- _BRIEF_: Output only the lines below from the one holding "del importe exento" down to the one holding "พื้นที่จะไม่ใหญ่มาก", both end lines included and every picture dropped.

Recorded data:
*** Block opens ***

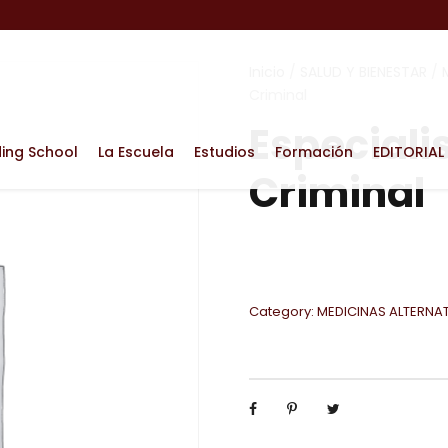
Inicio
/
SALUD Y BIENESTAR
/
Criminal
Especiali
ding School
La Escuela
Estudios
Formación
EDITORIAL
Criminal
Category:
MEDICINAS ALTERNA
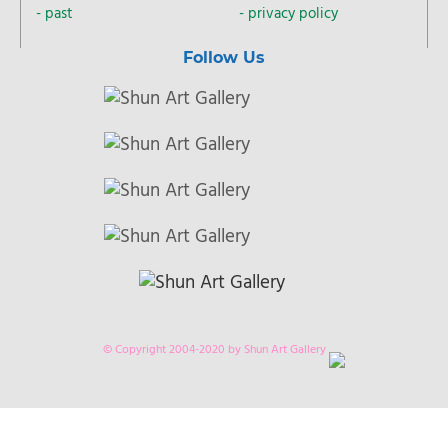
past
privacy policy
Follow Us
2020-10-23
Shun Art Gallery Shanghai “我来啦 -Come On-” 将于10月
24日至12月6日举行
Shun Art Gallery Tokyo “另一个世界” 将于10月24日至12
月13日举行
© Copyright 2004-2020 by Shun Art Gallery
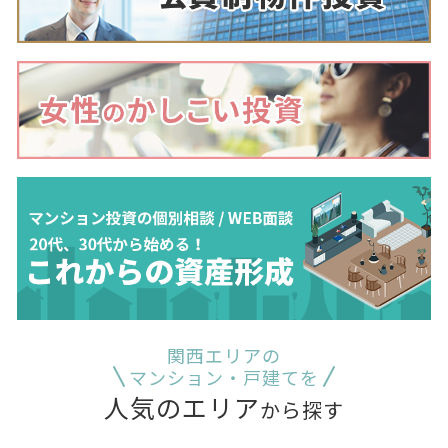
関西エリアの
マンション・戸建てを
人気のエリア
から探す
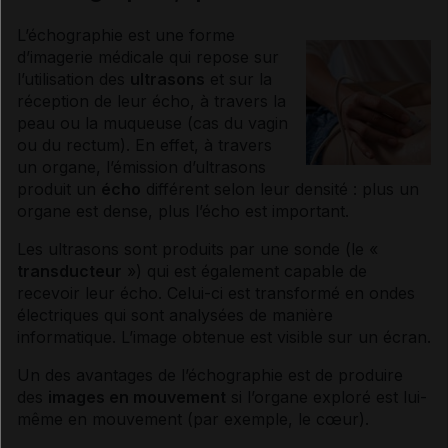
L’
échographie
est une forme
d’imagerie médicale qui repose sur
l’utilisation des
ultrasons
et sur la
réception de leur écho, à travers la
peau ou la
muqueuse
(cas du vagin
ou du rectum). En effet, à travers
un organe, l’émission d’
ultrasons
produit un
écho
différent selon leur densité : plus un
organe est dense, plus l’écho est important.
Les
ultrasons
sont produits par une sonde (le «
transducteur
») qui est également capable de
recevoir leur écho. Celui-ci est transformé en ondes
électriques qui sont analysées de manière
informatique. L’image obtenue est visible sur un écran.
Un des avantages de l’
échographie
est de produire
des
images en mouvement
si l’organe exploré est lui-
même en mouvement (par exemple, le cœur).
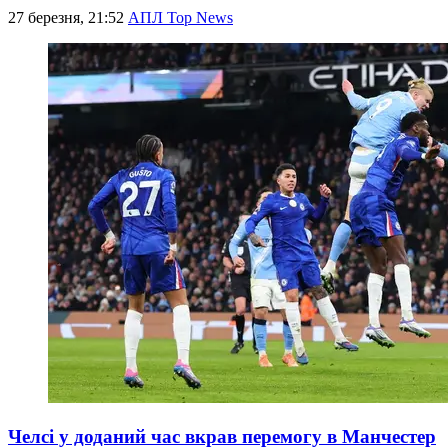
27 березня, 21:52
АПЛ Top News
Челсі у доданий час вкрав перемогу в Манчестер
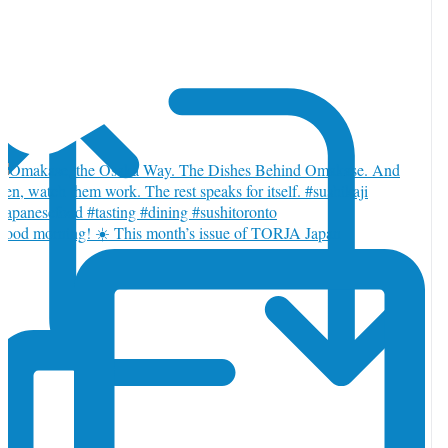
witter で返信 2085346942813413661
ood morning! ☀️ This month’s issue of TORJA Japan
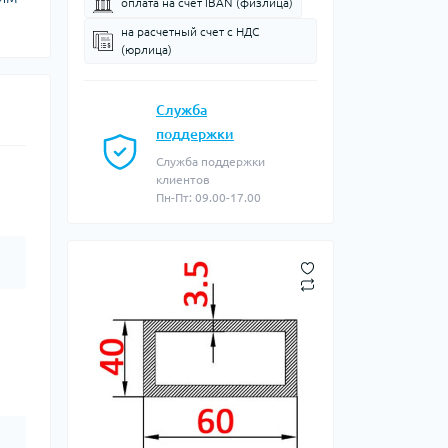
оплата на счет IBAN (физлица)
на расчетный счет c НДС
(юрлица)
Служба
поддержки
Служба поддержки
клиентов
Пн-Пт: 09.00-17.00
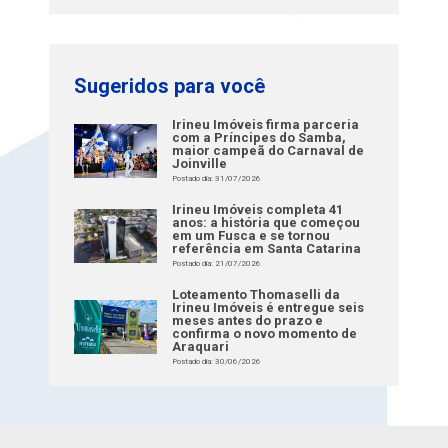
Sugeridos para você
Irineu Imóveis firma parceria
com a Príncipes do Samba,
maior campeã do Carnaval de
Joinville
Postado dia: 31/07/2026
Irineu Imóveis completa 41
anos: a história que começou
em um Fusca e se tornou
referência em Santa Catarina
Postado dia: 21/07/2026
Loteamento Thomaselli da
Irineu Imóveis é entregue seis
meses antes do prazo e
confirma o novo momento de
Araquari
Postado dia: 30/06/2026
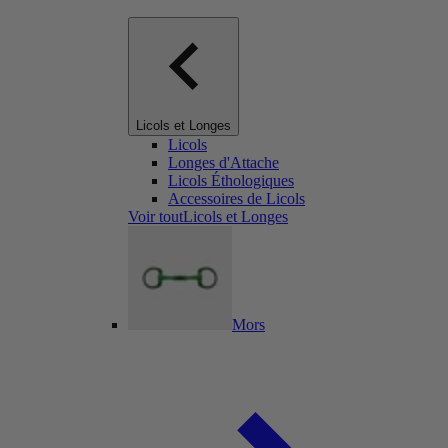
Licols et Longes
Licols
Longes d'Attache
Licols Éthologiques
Accessoires de Licols
Voir toutLicols et Longes
Mors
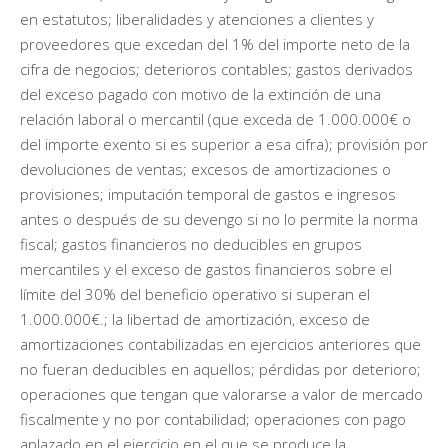
en estatutos; liberalidades y atenciones a clientes y
proveedores que excedan del 1% del importe neto de la
cifra de negocios; deterioros contables; gastos derivados
del exceso pagado con motivo de la extinción de una
relación laboral o mercantil (que exceda de 1.000.000€ o
del importe exento si es superior a esa cifra); provisión por
devoluciones de ventas; excesos de amortizaciones o
provisiones; imputación temporal de gastos e ingresos
antes o después de su devengo si no lo permite la norma
fiscal; gastos financieros no deducibles en grupos
mercantiles y el exceso de gastos financieros sobre el
límite del 30% del beneficio operativo si superan el
1.000.000€.; la libertad de amortización, exceso de
amortizaciones contabilizadas en ejercicios anteriores que
no fueran deducibles en aquellos; pérdidas por deterioro;
operaciones que tengan que valorarse a valor de mercado
fiscalmente y no por contabilidad; operaciones con pago
aplazado en el ejercicio en el que se produce la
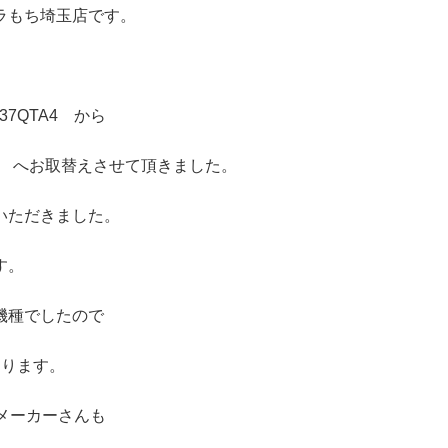
ラもち埼玉店です。
7QTA4 から
5A へお取替えさせて頂きました。
いただきました。
す。
機種でしたので
おります。
メーカーさんも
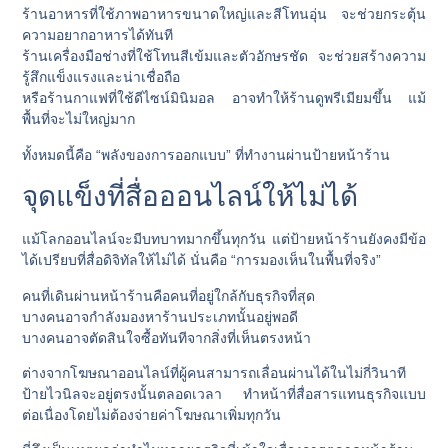
ร้านอาหารที่ใช้ภาพอาหารขนาดใหญ่และสีโทนอุ่น จะช่วยกระตุ้น
ความอยากอาหารได้ทันที
ร้านเครื่องมือช่างที่ใช้โทนสีเข้มและตัวอักษรชัด จะช่วยสร้างความ
รู้สึกแข็งแรงและน่าเชื่อถือ
หรือร้านกาแฟที่ใช้ดีไซน์มินิมอล อาจทำให้ร้านดูพรีเมียมขึ้น แม้
พื้นที่จะไม่ใหญ่มาก
ทั้งหมดนี้คือ “พลังของการออกแบบ” ที่ทำงานผ่านป้ายหน้าร้าน
จุดแข็งที่สื่อออนไลน์ให้ไม่ได้
แม้โลกออนไลน์จะมีบทบาทมากขึ้นทุกวัน แต่ป้ายหน้าร้านยังคงมีข้อ
ได้เปรียบที่สื่อดิจิทัลให้ไม่ได้ นั่นคือ “การมองเห็นในพื้นที่จริง”
คนที่เดินผ่านหน้าร้านคือคนที่อยู่ใกล้กับธุรกิจที่สุด
บางคนอาจกำลังมองหาร้านประเภทนั้นอยู่พอดี
บางคนอาจตัดสินใจซื้อทันทีจากสิ่งที่เห็นตรงหน้า
ต่างจากโฆษณาออนไลน์ที่ผู้คนสามารถเลื่อนผ่านได้ในไม่กี่วินาที
ป้ายไวนิลจะอยู่ตรงนั้นตลอดเวลา ทำหน้าที่สื่อสารแทนธุรกิจแบบ
ต่อเนื่องโดยไม่ต้องจ่ายค่าโฆษณาเพิ่มทุกวัน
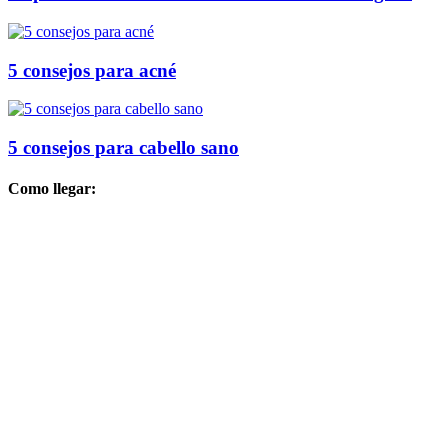
5 consejos para acné
5 consejos para cabello sano
Como llegar:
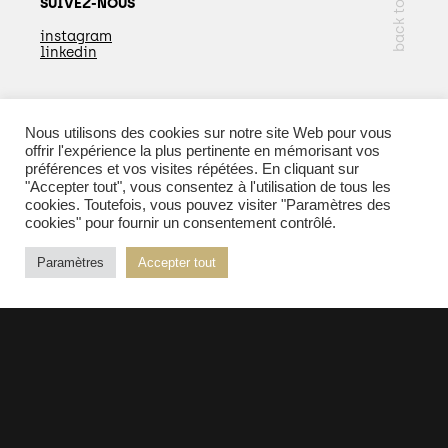
back to top
SUIVEZ-NOUS
instagram
linkedin
Nous utilisons des cookies sur notre site Web pour vous
EN SAVOIR PLUS
offrir l'expérience la plus pertinente en mémorisant vos
préférences et vos visites répétées. En cliquant sur
"Accepter tout", vous consentez à l'utilisation de tous les
cookies. Toutefois, vous pouvez visiter "Paramètres des
cookies" pour fournir un consentement contrôlé.
© 2026 Kopper - Tous droits réservés |
Mentions
Paramètres
Accepter tout
légales
| Réalisation :
PURE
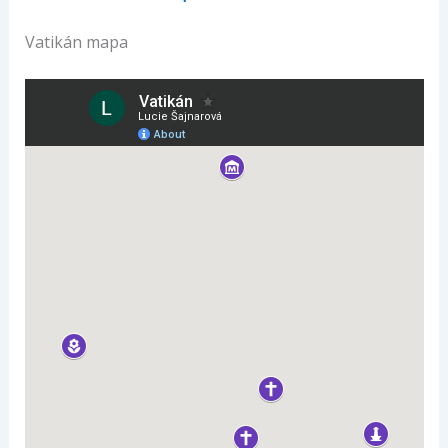
Vatikán mapa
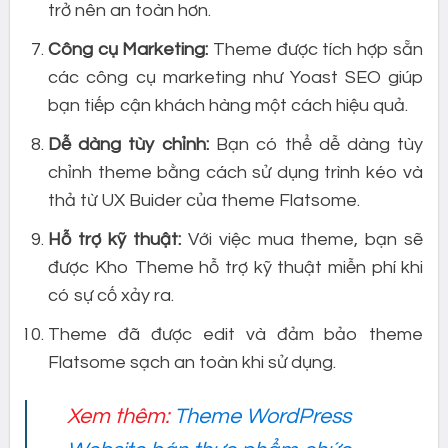
trở nên an toàn hơn.
Công cụ Marketing:
Theme được tích hợp sẵn
các công cụ marketing như Yoast SEO giúp
bạn tiếp cận khách hàng một cách hiệu quả.
Dễ dàng tùy chỉnh:
Bạn có thể dễ dàng tùy
chỉnh theme bằng cách sử dụng trình kéo và
thả từ UX Buider của theme Flatsome.
Hỗ trợ kỹ thuật:
Với việc mua theme, bạn sẽ
được Kho Theme hỗ trợ kỹ thuật miễn phí khi
có sự cố xảy ra.
Theme đã được edit và đảm bảo theme
Flatsome sạch an toàn khi sử dụng.
Xem thêm:
Theme WordPress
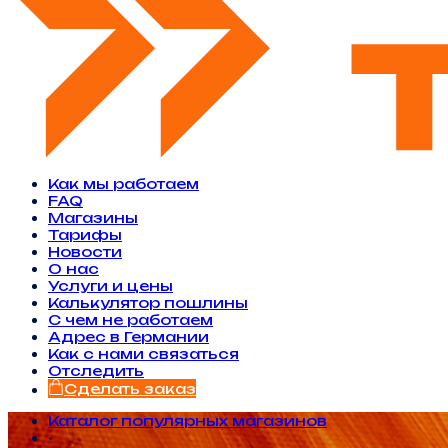
Как мы работаем
FAQ
Магазины
Тарифы
Новости
O нас
Услуги и цены
Калькулятор пошлины
С чем не работаем
Адрес в Германии
Как с нами связаться
Отследить
Сделать заказ
Каталог популярных магазинов
•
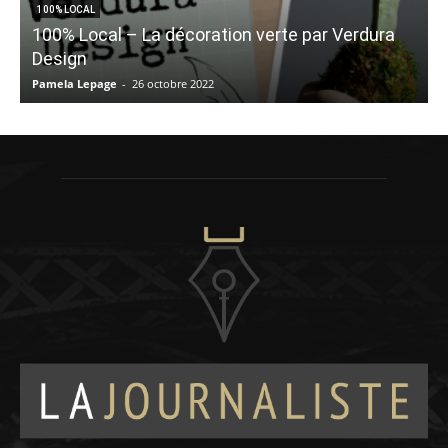
100% LOCAL
100% Local – La décoration verte par Verdura
Design
Pamela Lepage
-
26 octobre 2022
J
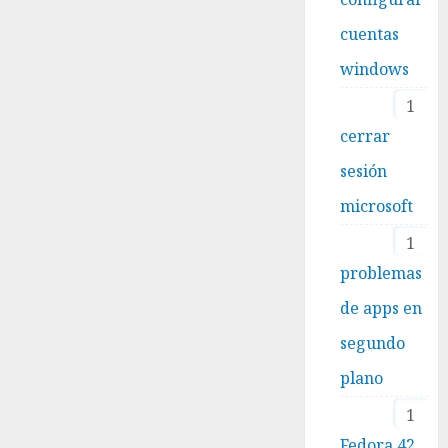
cuentas
windows
1
cerrar
sesión
microsoft
1
problemas
de apps en
segundo
plano
1
Fedora 42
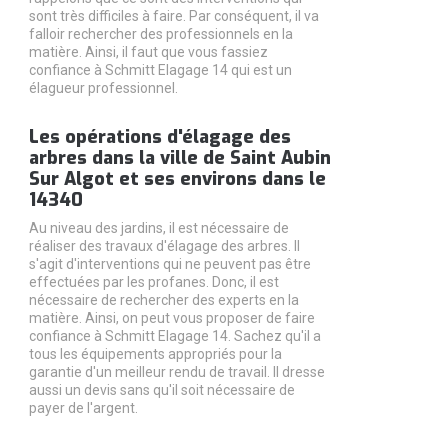
sont très difficiles à faire. Par conséquent, il va
falloir rechercher des professionnels en la
matière. Ainsi, il faut que vous fassiez
confiance à Schmitt Elagage 14 qui est un
élagueur professionnel.
Les opérations d'élagage des
arbres dans la ville de Saint Aubin
Sur Algot et ses environs dans le
14340
Au niveau des jardins, il est nécessaire de
réaliser des travaux d'élagage des arbres. Il
s'agit d'interventions qui ne peuvent pas être
effectuées par les profanes. Donc, il est
nécessaire de rechercher des experts en la
matière. Ainsi, on peut vous proposer de faire
confiance à Schmitt Elagage 14. Sachez qu'il a
tous les équipements appropriés pour la
garantie d'un meilleur rendu de travail. Il dresse
aussi un devis sans qu'il soit nécessaire de
payer de l'argent.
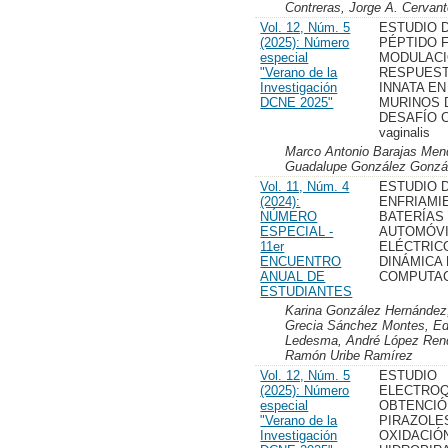
Contreras, Jorge A. Cervant
Vol. 12, Núm. 5
ESTUDIO 
(2025): Número
PÉPTIDO F
especial
MODULACI
"Verano de la
RESPUEST
Investigación
INNATA E
DCNE 2025"
MURINOS 
DESAFÍO C
vaginalis
Marco Antonio Barajas Mendi
Guadalupe González Gonzále
Vol. 11, Núm. 4
ESTUDIO 
(2024):
ENFRIAMI
NÚMERO
BATERÍAS 
ESPECIAL -
AUTOMÓV
11er
ELÉCTRIC
ENCUENTRO
DINÁMICA
ANUAL DE
COMPUTAC
ESTUDIANTES
Karina González Hernández,
Grecia Sánchez Montes, Ed
Ledesma, André López Rendó
Ramón Uribe Ramírez
Vol. 12, Núm. 5
ESTUDIO
(2025): Número
ELECTROQ
especial
OBTENCIÓ
"Verano de la
PIRAZOLE
Investigación
OXIDACIÓ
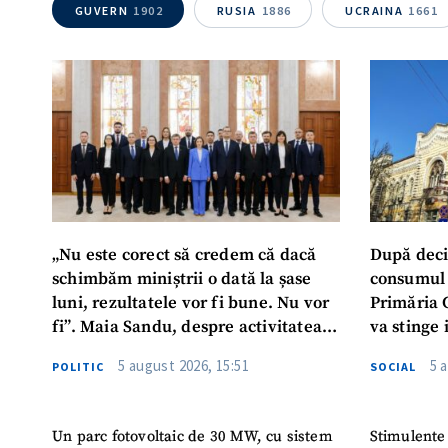
GUVERN
1902
RUSIA
1886
UCRAINA
1661
Mesajul știrei
„Nu este corect să credem că dacă
După deci
schimbăm miniștrii o dată la șase
consumul 
luni, rezultatele vor fi bune. Nu vor
Primăria 
fi”. Maia Sandu, despre activitatea
va stinge 
noului Guvern
destinat s
5 august 2026, 15:51
5 
POLITIC
SOCIAL
Un parc fotovoltaic de 30 MW, cu sistem
Stimulente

*** Block closes ***

- _SOLUTION TO THIS EXERCISE_:
del importe exento si es superior a esa cifra); provisión por
devoluciones de ventas; excesos de amortizaciones o
provisiones; imputación temporal de gastos e ingresos
antes o después de su devengo si no lo permite la norma
fiscal; gastos financieros no deducibles en grupos
mercantiles y el exceso de gastos financieros sobre el
límite del 30% del beneficio operativo si superan el
1.000.000€.; la libertad de amortización, exceso de
amortizaciones contabilizadas en ejercicios anteriores que
no fueran deducibles en aquellos; pérdidas por deterioro;
operaciones que tengan que valorarse a valor de mercado
fiscalmente y no por contabilidad; operaciones con pago
aplazado en el ejercicio en el que se produce la
ラもち埼玉店です。
7QTA4 から
5A へお取替えさせて頂きました。
いただきました。
す。
機種でしたので
おります。
メーカーさんも
ร้านอาหารที่ใช้ภาพอาหารขนาดใหญ่และสีโทนอุ่น จะช่วยกระตุ้น
ความอยากอาหารได้ทันที
ร้านเครื่องมือช่างที่ใช้โทนสีเข้มและตัวอักษรชัด จะช่วยสร้างความ
รู้สึกแข็งแรงและน่าเชื่อถือ
หรือร้านกาแฟที่ใช้ดีไซน์มินิมอล อาจทำให้ร้านดูพรีเมียมขึ้น แม้
พื้นที่จะไม่ใหญ่มาก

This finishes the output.